NASA Confirms Rainy Cities
Devil's BSD writes: "It's true, urban areas are rainier than rural areas. Using the Tropical Rainfall Measuring Mission satelite to measure rainfall around cities, NASA found that areas downwind from cities had up to 116% more precipitation than those upwind from it. The cause? The major heat difference, up to about 10 degrees Fahrenheit (5.6 Celsius degrees), caused by the asphalt and concrete in cities. This story is posted on the Goddard Space Flight Center page."
I'm no meteorologist, but it seems to me that there's a world of difference between conditions that produce clouds and conditions that cause clouds to precipitate out. Rising warm air may build a cloud, but without a coincident drop in temperature or air pressure, I don't see how that could translate to more rain in the cities. In fact, I'd suspect the heat island would reduce rain in the cities and increase rain outside of the cities.

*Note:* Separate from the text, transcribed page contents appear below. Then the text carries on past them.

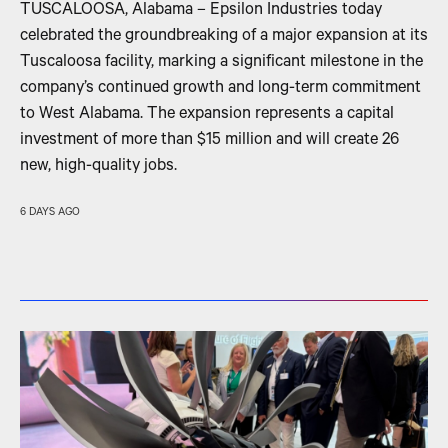
TUSCALOOSA, Alabama – Epsilon Industries today
celebrated the groundbreaking of a major expansion at its
Tuscaloosa facility, marking a significant milestone in the
company’s continued growth and long-term commitment
to West Alabama. The expansion represents a capital
investment of more than $15 million and will create 26
new, high-quality jobs.
6 DAYS AGO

Their model seems primarily to be: we noticed that this condition exists and this other condition exists too; perhaps through some mysterious not-precisely-known interaction of the one is causing the other.
The fact that rainfall is presumably (I'm not sure the observation is meaningful without comparative historical data) greater in the cities as well as downwind from the cities suggests another causative factor to me. The already posited airborn particulate output of cities seems to be a much stronger explanation in my opinion.